Table 1. Specifications of the calibration curve used for fresh harvested pre-ensiling maize (n = 205), by the use of a poliSPECNIR near infrared system.

Statistical analysis

In this study, the authors tested many different multivariate approaches by the use of different software for data computation. Thought approaches are intended to describe the pre-ensiling dataset and the relation of the latter traits with the FQI and FQIc. The post-ensiled dataset is presented merely for the calculation of the FQI and to describe the traits of the silages. A resuming graphical scheme for multivariate approaches is reported in the Supplementary Material Figure .

Figure 1. PC1 and PC2 biplot from PCA algorithm.
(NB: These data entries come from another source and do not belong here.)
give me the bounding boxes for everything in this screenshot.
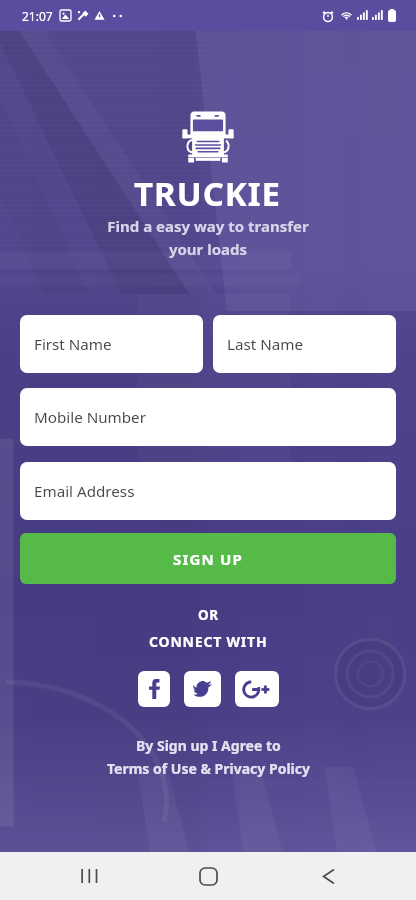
staticText: Email Address [34, 481, 135, 502]
button[interactable]: Back [297, 852, 359, 900]
button[interactable]: Recent apps [58, 852, 120, 900]
staticText: Terms of Use & Privacy Policy [107, 759, 310, 778]
button[interactable]: First Name [20, 315, 203, 373]
staticText: Mobile Number [34, 407, 146, 428]
staticText: TRUCKIE [134, 171, 282, 216]
staticText: First Name [34, 334, 112, 355]
button[interactable]: Last Name [213, 315, 396, 373]
button[interactable]: Mobile Number [20, 388, 396, 446]
staticText: Find a easy way to transfer your loads [107, 216, 309, 259]
staticText: SIGN UP [173, 549, 244, 569]
staticText: CONNECT WITH [149, 632, 268, 651]
button[interactable]: Home [177, 852, 239, 900]
button[interactable]: Sign up with Google Plus [235, 671, 279, 707]
button[interactable]: Email Address [20, 462, 396, 520]
staticText: OR [198, 606, 219, 624]
button[interactable]: Sign up with Twitter [184, 671, 221, 707]
staticText: 21:07 [22, 8, 53, 24]
staticText: By Sign up I Agree to [136, 736, 281, 755]
button[interactable]: Sign up with Facebook [138, 671, 170, 707]
button[interactable]: SIGN UP [20, 533, 396, 584]
staticText: Last Name [227, 334, 304, 355]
Figure 1. PC1 and PC2 biplot from PCA algorithm.

Preliminary investigation

A preliminary investigation was conducted on the proximate composition database of both pre-ensiling and post-ensiling subsamples, by the use of R (R version 3.5.3 (2019-03-11). To assess the normality of the data the Shapiro–Wilk test (>0.9 = normally distributed) was applied. The same datasets were submitted to a descriptive analysis to evaluate Minimum, Maximum, Mean and Standard Deviation values. With the use of SAS release 9.4 (SAS Institute Inc., Cary, NC 2012), an ANOVA model was applied including hybrid ripening class (two levels: early and late), input level fields (three levels: low, medium and high), maturity phase at harvest (three levels: EH, MH, and LH) as fixed effects. Post-hoc pairwise comparisons were run between factor levels using Bonferroni correction. The assumptions of the linear model on the residuals were graphically tested.

As a preliminary investigation of the pre-ensiled traits dataset and its relations with the quality outcomes, a graphical plot of the feature space is useful to understand its structure. Principal Component Analysis (PCA) is an unsupervised technique merely considering the link between the predictors, without considering any classification factor. PCA permits, by the calculation of an orthogonal transformation, a preliminary exploration of data (Kim and Kim Citation2012), decreasing the original pool of correlated variables into a reduced number of uncorrelated components. PCA allows increasing the dataset interpretability with a few losses of information (Jolliffe et al. Citation2016). One of the significant advantages of PCA is the possibility to accomplish a biplot graphical representation of the multivariate dataset. Data were submitted to the pre-process ‘centering’ and ‘scaling.’

Features selection

The Authors applied a features selection to identify the most predictive variables able to discriminate between the FQIc or to estimate FQI continuous variables.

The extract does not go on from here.